Statewide Assessments Don’t Just Help Students

Each fall, as we approach the end of the season for statewide score reporting, I find it helpful to reflect on trends in how students performed across the country and lessons learned from another year of testing. This year’s results may be an early indicator that historical progress in mathematics is at risk.

Roughly 27 million students took a statewide summative assessment last spring, spending about four hours—or less than one percent of their academic year—demonstrating their mastery of grade-level learning standards and their readiness to take on the challenges of this new school year.
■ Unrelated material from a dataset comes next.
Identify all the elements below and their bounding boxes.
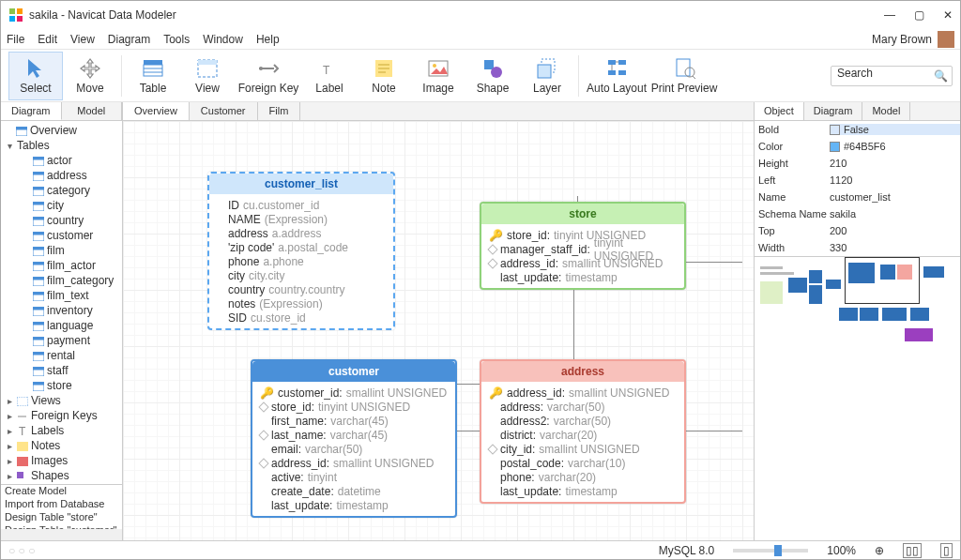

Statewide assessments serve an important purpose beyond helping individual students and their families gauge how well they are meeting grade-level expectations. We use state assessments not to evaluate the students but to evaluate ourselves. Are we as educators meeting the sacred charge that we have been given to prepare students for the future—to build an equitable society and face the global challenges that lie before us? Certainly, one test score cannot possibly measure such an important commitment—but statewide assessments are the best measure we have to ensure every school is doing its utmost to serve our students, and our future.

So how did we do this year? Twenty-seven million students means 27 million stories. Some students found inspiration from a great teacher, had the opportunity to engage with rich curriculum and thrived—and their test scores reflected that. Teachers like Michael Dunlea, a third-grade teacher in Tabernacle, New Jersey, who helped write both the state standards and the district’s curriculum in math, make math accessible. Mr. Dunlea won a Presidential Award for Excellence in Mathematics and Science Teaching this month. “As an early elementary teacher, I try to foster a love for mathematics by making the learning interactive, relevant, and fun,” he said.

Other students did not have access to an inspiring teacher like Mr. Dunlea or access to advanced coursework because teacher shortages in their state made it impossible for principals to hire the effective teachers these students need and deserve. A thousand different variables impact the learning opportunities students had last year—and that’s just within the school setting.

Overall, however, students generally improved last year in their English language arts proficiency and held steady or declined in math. These trends appear to hold generally for states working both with New Meridian and with Smarter Balanced—the only states that still are able to compare how well they are preparing students to meet international benchmarks for college and career readiness beyond locally developed expectations.

The continued improvement in English language arts is encouraging: Students are learning to critically read meaningful, important texts, develop a point of view, and make compelling arguments based on evidence and facts—all critical skills we need students to develop as they prepare to address the challenges of the future.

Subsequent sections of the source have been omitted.